DATA RECORDS »

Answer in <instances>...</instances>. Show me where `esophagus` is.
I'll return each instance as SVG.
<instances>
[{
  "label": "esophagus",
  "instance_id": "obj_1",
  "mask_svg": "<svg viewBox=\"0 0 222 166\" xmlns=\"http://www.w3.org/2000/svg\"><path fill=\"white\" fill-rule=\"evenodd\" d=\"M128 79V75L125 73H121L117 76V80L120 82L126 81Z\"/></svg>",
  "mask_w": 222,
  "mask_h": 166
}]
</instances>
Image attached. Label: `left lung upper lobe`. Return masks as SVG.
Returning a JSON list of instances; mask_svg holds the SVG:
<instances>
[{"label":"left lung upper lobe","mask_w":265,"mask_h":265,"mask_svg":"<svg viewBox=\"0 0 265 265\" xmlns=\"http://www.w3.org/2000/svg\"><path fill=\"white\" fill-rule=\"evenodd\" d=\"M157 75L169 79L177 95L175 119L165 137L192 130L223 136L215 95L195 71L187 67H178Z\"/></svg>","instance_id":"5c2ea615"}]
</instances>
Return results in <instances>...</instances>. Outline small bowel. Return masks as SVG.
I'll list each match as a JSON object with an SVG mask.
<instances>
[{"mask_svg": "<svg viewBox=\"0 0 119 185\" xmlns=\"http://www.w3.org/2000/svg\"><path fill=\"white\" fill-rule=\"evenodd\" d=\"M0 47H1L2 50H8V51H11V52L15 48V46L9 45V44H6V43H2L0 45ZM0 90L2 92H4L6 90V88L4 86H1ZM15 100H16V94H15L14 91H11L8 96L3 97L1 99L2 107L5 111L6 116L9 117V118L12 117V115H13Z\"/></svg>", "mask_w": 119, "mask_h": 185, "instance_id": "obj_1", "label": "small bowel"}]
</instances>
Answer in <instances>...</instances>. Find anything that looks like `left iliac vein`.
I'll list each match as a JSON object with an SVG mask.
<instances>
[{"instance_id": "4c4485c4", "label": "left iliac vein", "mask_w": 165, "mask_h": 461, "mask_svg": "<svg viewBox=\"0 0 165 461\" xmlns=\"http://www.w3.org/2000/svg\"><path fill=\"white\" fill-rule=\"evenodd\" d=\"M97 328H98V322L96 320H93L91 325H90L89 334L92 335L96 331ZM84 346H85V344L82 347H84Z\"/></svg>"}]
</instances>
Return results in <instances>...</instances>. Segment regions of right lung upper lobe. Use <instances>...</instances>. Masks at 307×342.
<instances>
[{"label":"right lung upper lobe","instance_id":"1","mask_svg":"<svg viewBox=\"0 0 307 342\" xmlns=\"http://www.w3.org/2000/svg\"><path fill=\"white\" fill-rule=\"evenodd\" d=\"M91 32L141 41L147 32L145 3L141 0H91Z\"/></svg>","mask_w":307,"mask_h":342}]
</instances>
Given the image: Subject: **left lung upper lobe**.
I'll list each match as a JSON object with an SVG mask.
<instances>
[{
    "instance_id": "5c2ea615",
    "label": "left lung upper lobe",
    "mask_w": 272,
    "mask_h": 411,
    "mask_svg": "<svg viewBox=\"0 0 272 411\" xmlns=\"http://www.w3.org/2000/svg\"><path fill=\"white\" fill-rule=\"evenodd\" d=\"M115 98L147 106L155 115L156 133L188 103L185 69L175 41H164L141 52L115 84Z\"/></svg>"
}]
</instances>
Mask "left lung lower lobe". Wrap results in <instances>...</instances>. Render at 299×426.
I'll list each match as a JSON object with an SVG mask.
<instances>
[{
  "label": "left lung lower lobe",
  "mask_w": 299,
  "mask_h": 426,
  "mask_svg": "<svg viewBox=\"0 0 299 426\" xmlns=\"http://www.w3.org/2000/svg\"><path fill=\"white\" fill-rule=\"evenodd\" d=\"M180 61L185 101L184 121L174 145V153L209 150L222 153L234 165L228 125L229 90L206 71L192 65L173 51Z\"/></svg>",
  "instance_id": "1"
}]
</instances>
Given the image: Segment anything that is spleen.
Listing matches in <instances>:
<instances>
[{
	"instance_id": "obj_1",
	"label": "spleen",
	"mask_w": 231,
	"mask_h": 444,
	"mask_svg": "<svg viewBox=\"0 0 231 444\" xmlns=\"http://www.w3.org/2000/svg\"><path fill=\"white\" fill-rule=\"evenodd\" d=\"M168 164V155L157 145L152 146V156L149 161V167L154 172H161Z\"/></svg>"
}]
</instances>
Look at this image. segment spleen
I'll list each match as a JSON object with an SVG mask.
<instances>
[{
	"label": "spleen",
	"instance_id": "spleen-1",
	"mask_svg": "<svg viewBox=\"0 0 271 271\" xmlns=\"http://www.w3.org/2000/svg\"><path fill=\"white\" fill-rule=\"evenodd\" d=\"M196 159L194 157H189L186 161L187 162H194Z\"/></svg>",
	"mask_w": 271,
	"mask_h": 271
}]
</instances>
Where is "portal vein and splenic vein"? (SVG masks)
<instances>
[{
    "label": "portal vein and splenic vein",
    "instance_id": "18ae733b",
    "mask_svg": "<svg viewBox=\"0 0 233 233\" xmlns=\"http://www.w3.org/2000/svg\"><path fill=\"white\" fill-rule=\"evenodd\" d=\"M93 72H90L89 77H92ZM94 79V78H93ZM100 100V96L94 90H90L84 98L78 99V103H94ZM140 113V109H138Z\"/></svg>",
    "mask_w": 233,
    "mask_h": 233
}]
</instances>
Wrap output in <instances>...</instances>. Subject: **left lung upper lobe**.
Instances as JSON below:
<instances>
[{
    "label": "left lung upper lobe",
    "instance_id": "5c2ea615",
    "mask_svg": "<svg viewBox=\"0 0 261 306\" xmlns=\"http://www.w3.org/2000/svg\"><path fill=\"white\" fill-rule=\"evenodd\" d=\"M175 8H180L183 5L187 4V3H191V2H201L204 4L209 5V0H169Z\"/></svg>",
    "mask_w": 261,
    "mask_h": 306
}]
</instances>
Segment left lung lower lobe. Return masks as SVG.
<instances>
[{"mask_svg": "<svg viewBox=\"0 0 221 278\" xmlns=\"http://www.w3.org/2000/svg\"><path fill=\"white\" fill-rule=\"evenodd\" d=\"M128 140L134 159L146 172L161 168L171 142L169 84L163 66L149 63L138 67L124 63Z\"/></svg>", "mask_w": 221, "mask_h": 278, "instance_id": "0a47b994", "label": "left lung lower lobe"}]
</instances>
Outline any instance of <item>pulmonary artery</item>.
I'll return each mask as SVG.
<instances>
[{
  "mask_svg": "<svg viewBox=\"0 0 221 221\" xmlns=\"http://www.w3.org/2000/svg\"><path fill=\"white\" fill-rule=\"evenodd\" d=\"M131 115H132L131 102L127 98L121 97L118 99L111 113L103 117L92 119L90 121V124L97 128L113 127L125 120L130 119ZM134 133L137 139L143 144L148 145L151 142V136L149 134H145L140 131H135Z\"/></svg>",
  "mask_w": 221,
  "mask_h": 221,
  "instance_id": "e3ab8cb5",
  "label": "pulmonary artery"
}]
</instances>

TASK PROMPT »
Nothing but the exact lines of the data above, from the line containing "Outline any instance" through the last, should appear in the answer.

SOLVED EXERCISE »
Outline any instance of <item>pulmonary artery</item>.
I'll return each mask as SVG.
<instances>
[{
  "mask_svg": "<svg viewBox=\"0 0 221 221\" xmlns=\"http://www.w3.org/2000/svg\"><path fill=\"white\" fill-rule=\"evenodd\" d=\"M131 115H132L131 102L127 98L121 97L118 99L111 113L103 117L92 119L90 121V124L97 128L113 127L125 120L130 119ZM134 133L137 139L143 144L148 145L151 142V136L149 134H145L140 131H135Z\"/></svg>",
  "mask_w": 221,
  "mask_h": 221,
  "instance_id": "e3ab8cb5",
  "label": "pulmonary artery"
}]
</instances>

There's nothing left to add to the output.